[Stored items from a collection]

*** Begin section ***

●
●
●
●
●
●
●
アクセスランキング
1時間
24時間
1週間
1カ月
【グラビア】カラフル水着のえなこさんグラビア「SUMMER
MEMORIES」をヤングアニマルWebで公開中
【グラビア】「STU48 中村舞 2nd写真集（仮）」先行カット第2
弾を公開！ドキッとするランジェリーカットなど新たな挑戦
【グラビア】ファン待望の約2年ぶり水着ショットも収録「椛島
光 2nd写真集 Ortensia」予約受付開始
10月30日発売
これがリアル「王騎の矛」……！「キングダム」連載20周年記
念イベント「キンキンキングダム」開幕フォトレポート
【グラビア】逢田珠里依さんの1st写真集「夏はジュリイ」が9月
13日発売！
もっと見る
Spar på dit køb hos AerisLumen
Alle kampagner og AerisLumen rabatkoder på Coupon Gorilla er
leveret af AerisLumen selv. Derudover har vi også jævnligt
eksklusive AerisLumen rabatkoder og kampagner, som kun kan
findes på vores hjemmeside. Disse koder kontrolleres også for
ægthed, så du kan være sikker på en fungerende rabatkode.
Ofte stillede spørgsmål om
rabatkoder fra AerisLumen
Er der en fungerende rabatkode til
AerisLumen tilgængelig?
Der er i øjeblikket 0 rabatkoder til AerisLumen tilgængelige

*** End section ***
*** Begin section ***

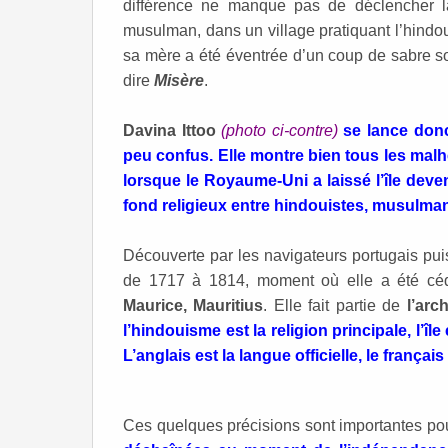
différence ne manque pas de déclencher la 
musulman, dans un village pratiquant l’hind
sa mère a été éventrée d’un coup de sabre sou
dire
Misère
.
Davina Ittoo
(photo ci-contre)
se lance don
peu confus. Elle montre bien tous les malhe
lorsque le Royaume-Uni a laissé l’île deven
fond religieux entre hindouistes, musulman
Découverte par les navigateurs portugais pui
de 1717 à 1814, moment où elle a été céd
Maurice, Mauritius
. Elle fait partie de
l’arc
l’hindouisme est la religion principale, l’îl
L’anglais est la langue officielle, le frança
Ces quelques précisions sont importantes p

*** End section ***

◆ **TASK TO COMPLETE**
From the records above, reproduce exactly the lines from the one with "(photo ci-contre)" to the one with "Ces quelques précisions sont importantes p", both included, and no others.

◆ **WRITTEN ANSWER**
(photo ci-contre)
se lance don
peu confus. Elle montre bien tous les malhe
lorsque le Royaume-Uni a laissé l’île deven
fond religieux entre hindouistes, musulman
Découverte par les navigateurs portugais pui
de 1717 à 1814, moment où elle a été céd
Maurice, Mauritius
. Elle fait partie de
l’arc
l’hindouisme est la religion principale, l’îl
L’anglais est la langue officielle, le frança
Ces quelques précisions sont importantes p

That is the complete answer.